TASK INSTRUCTIONS -> Print out each entry below exactly; do not carry over any image.

SOURCE MATERIAL ->
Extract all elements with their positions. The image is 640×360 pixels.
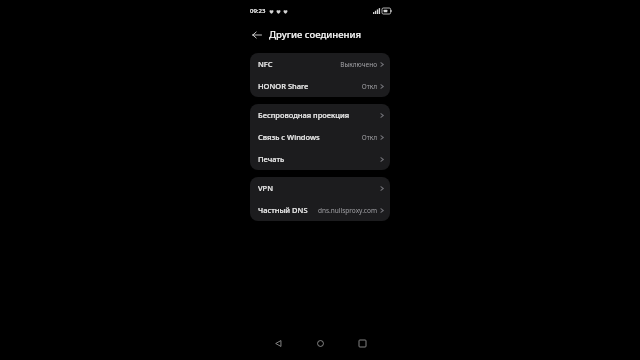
button[interactable]: Печать xyxy=(250,148,390,170)
button[interactable]: Обзор xyxy=(347,331,377,355)
button[interactable]: Назад xyxy=(263,331,293,355)
button[interactable]: VPN xyxy=(250,177,390,199)
button[interactable]: HONOR Share xyxy=(250,75,390,97)
staticText: Откл xyxy=(361,82,377,91)
staticText: 09:23 xyxy=(250,7,266,15)
button[interactable]: Беспроводная проекция xyxy=(250,104,390,126)
staticText: HONOR Share xyxy=(258,81,309,91)
staticText: VPN xyxy=(258,183,274,193)
staticText: Связь с Windows xyxy=(258,132,320,142)
staticText: Частный DNS xyxy=(258,205,308,215)
button[interactable]: Назад xyxy=(250,28,263,41)
staticText: Другие соединения xyxy=(269,28,362,41)
staticText: Беспроводная проекция xyxy=(258,110,350,120)
staticText: NFC xyxy=(258,59,273,69)
button[interactable]: NFC xyxy=(250,53,390,75)
button[interactable]: Связь с Windows xyxy=(250,126,390,148)
button[interactable]: Частный DNS xyxy=(250,199,390,221)
staticText: Откл xyxy=(361,133,377,142)
staticText: Печать xyxy=(258,154,285,164)
staticText: dns.nullsproxy.com xyxy=(317,206,377,215)
staticText: Выключено xyxy=(340,60,377,69)
button[interactable]: Домой xyxy=(305,331,335,355)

THE COMPLETED TASK ->
Extract all elements with their positions. The image is 640×360 pixels.
button[interactable]: Печать xyxy=(250,148,390,170)
button[interactable]: Обзор xyxy=(347,331,377,355)
button[interactable]: Назад xyxy=(263,331,293,355)
button[interactable]: VPN xyxy=(250,177,390,199)
button[interactable]: HONOR Share xyxy=(250,75,390,97)
staticText: Откл xyxy=(361,82,377,91)
staticText: 09:23 xyxy=(250,7,266,15)
button[interactable]: Беспроводная проекция xyxy=(250,104,390,126)
staticText: HONOR Share xyxy=(258,81,309,91)
staticText: VPN xyxy=(258,183,274,193)
staticText: Связь с Windows xyxy=(258,132,320,142)
staticText: Частный DNS xyxy=(258,205,308,215)
button[interactable]: Назад xyxy=(250,28,263,41)
staticText: Другие соединения xyxy=(269,28,362,41)
staticText: Беспроводная проекция xyxy=(258,110,350,120)
staticText: NFC xyxy=(258,59,273,69)
button[interactable]: NFC xyxy=(250,53,390,75)
button[interactable]: Связь с Windows xyxy=(250,126,390,148)
button[interactable]: Частный DNS xyxy=(250,199,390,221)
staticText: Откл xyxy=(361,133,377,142)
staticText: Печать xyxy=(258,154,285,164)
staticText: dns.nullsproxy.com xyxy=(317,206,377,215)
staticText: Выключено xyxy=(340,60,377,69)
button[interactable]: Домой xyxy=(305,331,335,355)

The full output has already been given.